In addition to serving as counsel at McGuire Woods and mother to four children under 10 years old, Elissa Moore also counts herself as an avid supporter of NC MedAssist. Here, she tells us why she cares, why others should too, how she’s weaving a philanthropic spirit into her family, and where to get the best coffee in Charlotte (and it’s not in a restaurant).
Why did you become a supporter of NC MedAssist? And why do you stay involved?
I am passionate about health and wellness and access to healthcare for all people. As a corporate healthcare attorney, I am dealing with healthcare from the 20,000 foot level. I wanted to get on the ground level and help people with their healthcare needs. Involvement in MedAssist allows me to do that. I continue to stay involved because I can see the immediate impact that NC MedAssist makes - delivering lifesaving drugs to people who need them allowing them to continue working or living comfortably and also through our free drugstore where people can get over the counter drug store items that they would otherwise not be able to afford. It is always humbling to see the line to get into the drug store.
What do you wish our community knew about NC MedAssist or the people they serve?
When you are healthy and able to pay for prescription and over the counter medication, it is easy to forget that our health is the foundation for our lives. So many people are struggling with chronic conditions that make everyday life so difficult and that require medication. For those who are uninsured or underinsured, the expense of daily medication can mean they have to make impossible choices between, for example, food or medicine. Or for people who are struggling to make ends meet, they can’t just walk into the drugstore and buy the over the counter medicine such as tylenol that may help prevent a trip to the ER. MedAssist fills the gap for these people. It serves a critical purpose.
What is your earliest memory of giving back?
I can remember my family “adopting” a refugee family from Poland who came to the US after the iron curtain fell. We went over to their house with Christmas gifts and I remember being shocked at how little they had. We continued to support them financially and with our time. This family taught me so much – the sacrifices people will make for their children and freedom, resilience, courage. It inspired in me a desire to give and share whatever and whenever I can.

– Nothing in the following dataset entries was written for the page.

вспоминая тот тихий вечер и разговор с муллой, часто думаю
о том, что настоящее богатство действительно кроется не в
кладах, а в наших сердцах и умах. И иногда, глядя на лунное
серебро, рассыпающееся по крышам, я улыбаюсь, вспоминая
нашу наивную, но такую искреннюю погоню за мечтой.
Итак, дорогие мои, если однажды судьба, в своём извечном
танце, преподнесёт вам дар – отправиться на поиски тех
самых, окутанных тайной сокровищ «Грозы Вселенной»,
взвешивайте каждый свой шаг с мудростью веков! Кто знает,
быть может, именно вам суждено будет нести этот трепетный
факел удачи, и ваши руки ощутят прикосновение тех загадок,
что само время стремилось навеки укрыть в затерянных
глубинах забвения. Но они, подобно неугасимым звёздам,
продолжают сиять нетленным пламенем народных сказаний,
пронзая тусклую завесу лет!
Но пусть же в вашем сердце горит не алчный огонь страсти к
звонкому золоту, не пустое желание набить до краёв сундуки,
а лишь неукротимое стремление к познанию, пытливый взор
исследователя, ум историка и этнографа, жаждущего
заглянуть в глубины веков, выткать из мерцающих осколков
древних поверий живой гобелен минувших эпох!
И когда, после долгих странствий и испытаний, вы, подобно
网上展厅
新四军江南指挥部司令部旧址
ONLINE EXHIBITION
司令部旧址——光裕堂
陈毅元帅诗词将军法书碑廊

What ways have you tried to instill generosity and interest in the broader community in your children?
I feel so grateful for all that I have and how lucky my family and I are to be healthy, to have a home, to be able to eat healthy food, to not want for any necessities. It is critical to me that my children understand this fortunate position. We talk regularly around the dinner table about all of the gifts we have and how we can share our gifts with the community. I talk about my work with MedAssist as well as the other organizations I am involved with and I hope that serves as an example to them of giving back. My 4 kids are all under 10 so they are still pretty young but we are able to volunteer at the MedAssist drugstore and organize the shelves. In addition, their school does a great job of community giving and so they participate in that as well. They love getting involved and I hope they will continue to do so.
What local community issue is most concerning to you?
How health and wellness and access to healthcare impact economic mobility. We have all heard about Charlotte’s dismal rate of economic mobility but healthcare was not a key consideration in the economic mobility report or subsequent discussions. It needs to be.
Who is Charlotte’s unsung hero, making the community better behind the scenes?
The health care professionals who are on the front lines of providing care for the underserved in our community and the healthcare not for profits that serve these individuals. Organizations like MedAssist and CareRing are truly making a difference in the health of our community by seeing the struggle of the uninsurned and underinsured. It’s largely an invisible struggle and those practitioners and organizations that are helping minimize or erase the struggle for these people are making our community stronger. Again, if you are healthy you can work, raise a family, go to school, participate in the community and so on and so forth.
What are your favorite local small businesses?
Dunx coffee at Blackhawk for an amazing coffee, Aix-en-Provence on Providence for their moules frites, Poppy’s Bagels for…bagels(!), Laurel Market for a great lunchtime treat – can you tell I like to eat??